When to move here: You've triaged a few dozen findings and want the signal weights to learn from your judgement.


Level 4 — MCP Agent Session

{
  "servers": {
    "drift": {
      "type": "stdio",
      "command": "drift",
      "args": ["mcp", "--serve"]
    }
  }
}

The MCP server exposes 13 tools for real-time agent integration:

Phase Tool Purpose
Plan drift_brief Scope-aware guardrails before code generation
Code drift_nudge Fast safe_to_commit check after each edit (~0.2 s)
Verify drift_diff Full before/after comparison before push
Learn drift_feedback TP/FP labels that calibrate signal weights

The agent runs a full session loop: session_start → nudge → diff → session_end. Session state persists across tool calls.

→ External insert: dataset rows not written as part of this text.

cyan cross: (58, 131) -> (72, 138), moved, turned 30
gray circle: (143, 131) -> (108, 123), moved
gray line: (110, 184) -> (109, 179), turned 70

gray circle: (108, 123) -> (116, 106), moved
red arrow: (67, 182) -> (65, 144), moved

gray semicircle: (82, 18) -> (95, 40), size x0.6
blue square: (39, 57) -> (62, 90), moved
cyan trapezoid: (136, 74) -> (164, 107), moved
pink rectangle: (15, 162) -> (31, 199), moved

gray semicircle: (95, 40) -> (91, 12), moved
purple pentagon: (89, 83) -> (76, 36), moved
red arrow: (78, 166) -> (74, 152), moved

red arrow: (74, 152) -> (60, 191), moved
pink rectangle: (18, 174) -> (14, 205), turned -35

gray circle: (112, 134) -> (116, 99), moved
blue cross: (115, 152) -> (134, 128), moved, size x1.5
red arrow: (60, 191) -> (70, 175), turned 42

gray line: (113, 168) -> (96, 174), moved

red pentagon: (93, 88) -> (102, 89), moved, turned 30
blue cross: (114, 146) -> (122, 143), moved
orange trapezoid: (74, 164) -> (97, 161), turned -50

When to move here: Your AI coding agent (Cursor, Claude Code, Copilot) should enforce structural constraints autonomously.


Level 5 — CI/CD Pipeline

# .github/workflows/drift.yml
- uses: mick-gsk/drift@v1
  with:
    fail-on: none          # start report-only
    upload-sarif: "true"   # PR annotations
    comment: "true"        # summary comment

Outputs drift-score, grade, severity, finding-count, and badge-svg for downstream steps.

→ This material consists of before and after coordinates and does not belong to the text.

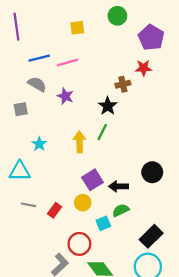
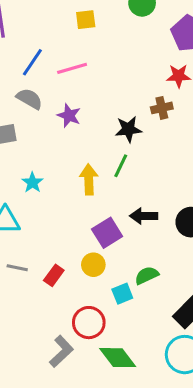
blue line: (39, 58) -> (32, 62), turned -42
brown cross: (123, 84) -> (162, 108), moved
black star: (108, 106) -> (128, 129), turned 30
black arrow: (119, 186) -> (144, 216), moved

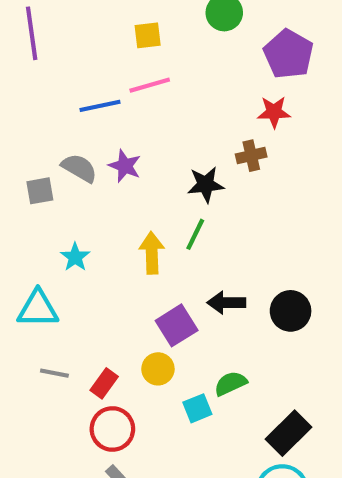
blue line: (32, 62) -> (100, 106), moved, turned 44
pink line: (72, 68) -> (150, 85), moved
gray semicircle: (29, 99) -> (79, 168), moved
red circle: (89, 323) -> (112, 429), moved

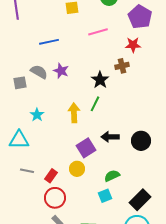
pink line: (150, 85) -> (98, 32), moved
black star: (206, 185) -> (100, 80), turned -30
cyan square: (197, 408) -> (105, 196), moved

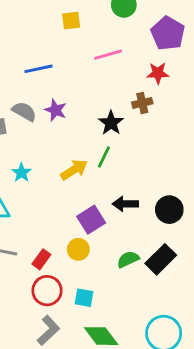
yellow arrow: (74, 113) -> (74, 170), turned 60
cyan square: (105, 196) -> (84, 298), moved, turned 32
black rectangle: (140, 200) -> (161, 259), moved

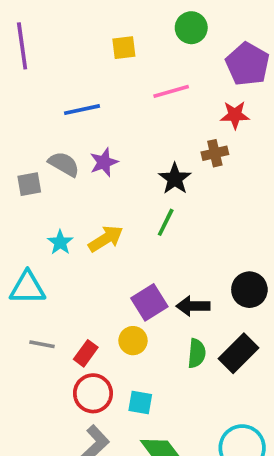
purple star: (56, 110) -> (104, 162), turned 30
yellow arrow: (74, 170) -> (106, 239), moved
black arrow: (125, 204) -> (193, 306), moved
green semicircle: (128, 259) -> (197, 353), turned 120

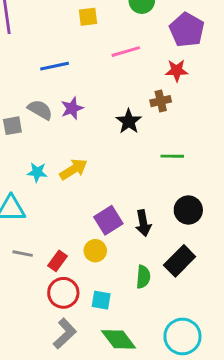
green line: (166, 222) -> (172, 156), moved, turned 65
cyan star: (60, 242) -> (37, 172), turned -30
black arrow: (193, 306) -> (143, 223), turned -100
green semicircle: (197, 353) -> (143, 277), moved

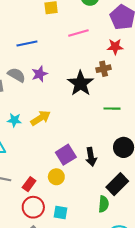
black star: (129, 121) -> (80, 83), size x1.4
green semicircle: (143, 277) -> (104, 204), moved

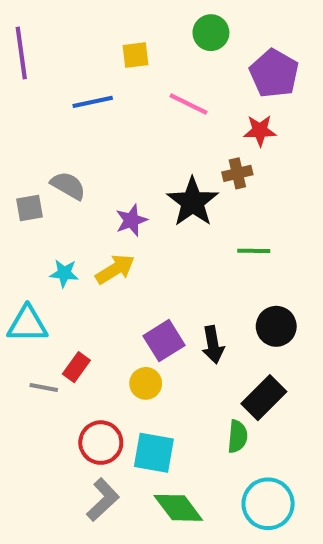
pink line: (78, 33) -> (189, 104), turned 42
blue line: (27, 43) -> (93, 102), moved
purple star: (40, 74) -> (131, 220), moved
red rectangle: (29, 184) -> (76, 367), moved
cyan square: (61, 212) -> (154, 453), size x1.5

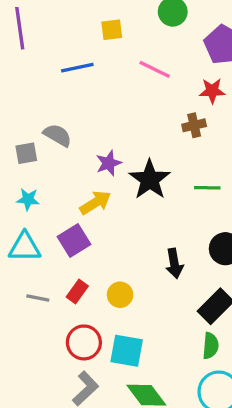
black star: (193, 202) -> (150, 180), moved
cyan star: (64, 273) -> (28, 199), moved
purple square: (164, 341) -> (74, 240), moved
red rectangle: (76, 367) -> (77, 291), moved
green semicircle: (237, 436) -> (211, 346), moved

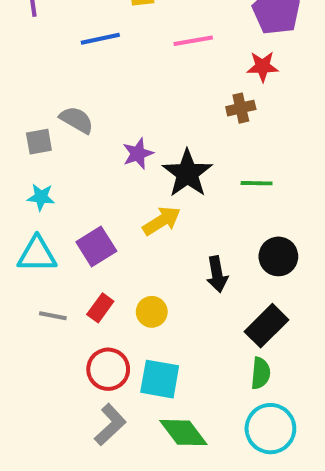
pink line: (155, 69) -> (193, 41), turned -36
yellow arrow: (95, 203) -> (162, 221), moved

When to move here: You want every PR reviewed for structural coherence — automatically.


Summary

Level Config Effort Control
0 None Zero Defaults
1 extends: preset 1 line Preset defaults
2 drift.yaml Minutes Full signal/weight control
3 Feedback + calibrate Ongoing Weights learn from your judgement
4 MCP server JSON block Real-time agent integration
5 GitHub Action Workflow file Automated PR gate

Each level builds on the previous one. Start at Level 0 and move up only when you need more control.